Kilpatrick et W.R. Farmer résolvent chacun le problème textuel de Marc d’une manière différente. Dans chaque cas, une solution donnée du problème synoptique a affecté la décision textuelle. À ce stade, on pourrait offrir de nombreuses illustrations.

Le débat de Fee (« Rigoureux ») avec Kilpatrick (« Atticisme ») démontre que d’éventuels changements philologiques sont susceptibles d’interprétations contradictoires de la part des chercheurs qui utilisent tous deux des preuves internes. En somme, je répète que les canons de la preuve interne ne peuvent pas nous donner des interprétations fiables en ce qui concerne les variantes délibérées. Ceux qui utilisent de tels canons sont inondés dans un océan de spéculations.

Pour illustrer le deuxième point, le point de vue de Hort sur l’histoire textuelle ancienne peut être représenté par la figure A, tandis que le point de vue suggéré par les Pères de l’Église peut être représenté par la figure B. Les lignes pointillées de la figure B représentent les fabrications introduites par différents hérétiques (comme les appelaient les premiers Pères).

La généalogie ne peut pas arbitrer les revendications contradictoires posées par la première lignée de descendants de la figure B.12 De plus, selon les mots de Colwell, cette méthode (généalogie)

... reposait sur l’identité erronée comme indice d’une ascendance commune. Il s’agissait de changements non intentionnels qui peuvent être identifiés objectivement comme des erreurs.

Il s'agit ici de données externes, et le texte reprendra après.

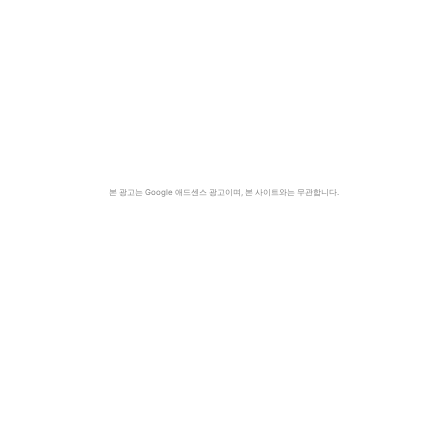
본 광고는 Google 애드센스 광고이며, 본 사이트와는 무관합니다.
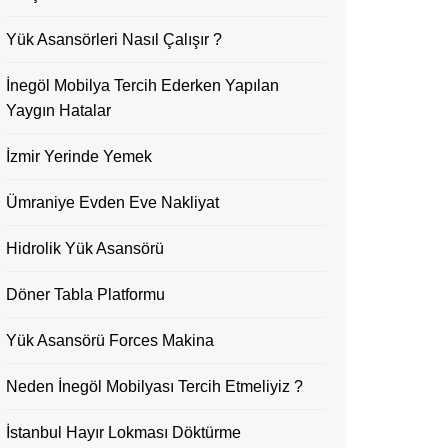
Yük Asansörleri Nasıl Çalışır ?
İnegöl Mobilya Tercih Ederken Yapılan
Yaygın Hatalar
İzmir Yerinde Yemek
Ümraniye Evden Eve Nakliyat
Hidrolik Yük Asansörü
Döner Tabla Platformu
Yük Asansörü Forces Makina
Neden İnegöl Mobilyası Tercih Etmeliyiz ?
İstanbul Hayır Lokması Döktürme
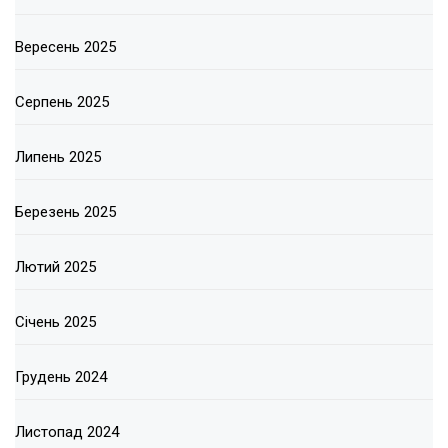
Вересень 2025
Серпень 2025
Липень 2025
Березень 2025
Лютий 2025
Січень 2025
Грудень 2024
Листопад 2024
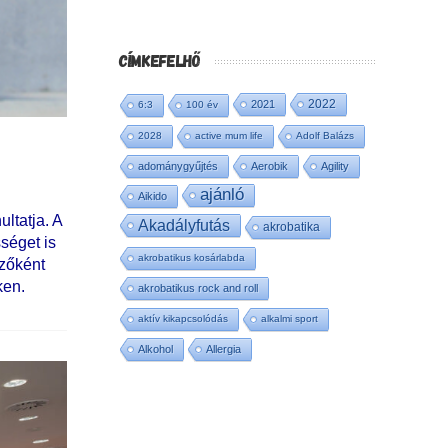
CÍMKEFELHŐ
2022
2021
6:3
100 év
2028
active mum life
Adolf Balázs
adománygyűjtés
Aerobik
Agility
ajánló
Aikido
ltatja. A
Akadályfutás
akrobatika
séget is
akrobatikus kosárlabda
dzőként
ken.
akrobatikus rock and roll
aktív kikapcsolódás
alkalmi sport
Alkohol
Allergia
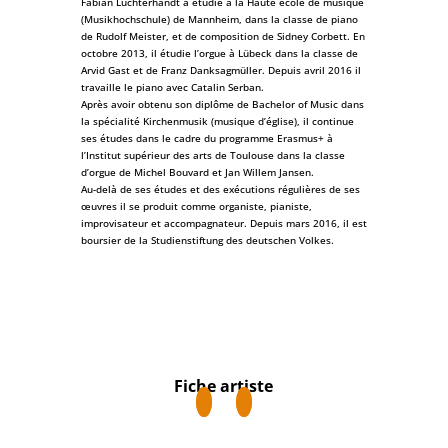
Fabian Luchterhandt a étudié à la Haute école de musique
(Musikhochschule) de Mannheim, dans la classe de piano
de Rudolf Meister, et de composition de Sidney Corbett. En
octobre 2013, il étudie l’orgue à Lübeck dans la classe de
Arvid Gast et de Franz Danksagmüller. Depuis avril 2016 il
travaille le piano avec Catalin Serban.
Après avoir obtenu son diplôme de Bachelor of Music dans
la spécialité Kirchenmusik (musique d’église), il continue
ses études dans le cadre du programme Erasmus+ à
l’Institut supérieur des arts de Toulouse dans la classe
d’orgue de Michel Bouvard et Jan Willem Jansen.
Au-delà de ses études et des exécutions régulières de ses
œuvres il se produit comme organiste, pianiste,
improvisateur et accompagnateur. Depuis mars 2016, il est
boursier de la Studienstiftung des deutschen Volkes.
Fiche artiste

L’accord dans des lectures de ce genre se produit rarement par hasard ou par coïncidence. Les copies du Nouveau Testament diffèrent considérablement des copies des classiques à ce stade. Le pourcentage de variations dues à des erreurs dans les copies des classiques est important. Dans les manuscrits du Nouveau Testament, d’autre part, les érudits croient maintenant que la plupart des variations ont été faites délibérément. 13

12 De plus, si une reconstruction généalogique aboutit à n’avoir que deux descendants immédiats de l’Original, comme dans la propre reconstruction de Hort, alors la méthode généalogique cesse d’être applicable, comme Hort lui-même l’a reconnu. Westcott et Hort, p. 42.

13 Colwell, Quel est le meilleur Nouveau Testament ?, p. 49.

La reconstitution des arbres généalogiques est sérieusement compliquée par la présence d’altérations délibérées. Et ce ne sont pas là les seules difficultés auxquelles la généalogie est confrontée.